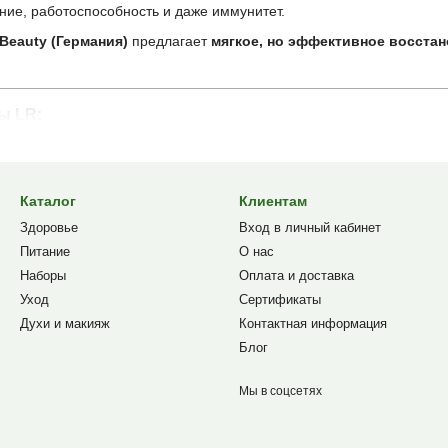
ние, работоспособность и даже иммунитет.
Beauty (Германия)
предлагает
мягкое, но эффективное восста
ы LR:
, эмоциональное напряжение
ий сон
Каталог
Клиентам
 раздражительность
Здоровье
Вход в личный кабинет
ь, головные боли
Питание
О нас
концентрации
Наборы
Оплата и доставка
я
Уход
Сертификаты
Духи и макияж
Контактная информация
х
Блог
рвной системы:
Мы в соцсетях
Master (Зеленый / Красный)
й день: фокус, энергия, стресс-контроль. L-карнитин, ресвератрол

*-*-*

Please set down the records exactly, and keep every image out of the copy.

_Solution for this problem:_
ние, работоспособность и даже иммунитет.
Beauty (Германия)
предлагает
мягкое, но эффективное восста
ы LR:
, эмоциональное напряжение
ий сон
Каталог
Клиентам
 раздражительность
Здоровье
Вход в личный кабинет
ь, головные боли
Питание
О нас
концентрации
Наборы
Оплата и доставка
я
Уход
Сертификаты
Духи и макияж
Контактная информация
х
Блог
рвной системы:
Мы в соцсетях
Master (Зеленый / Красный)
й день: фокус, энергия, стресс-контроль. L-карнитин, ресвератрол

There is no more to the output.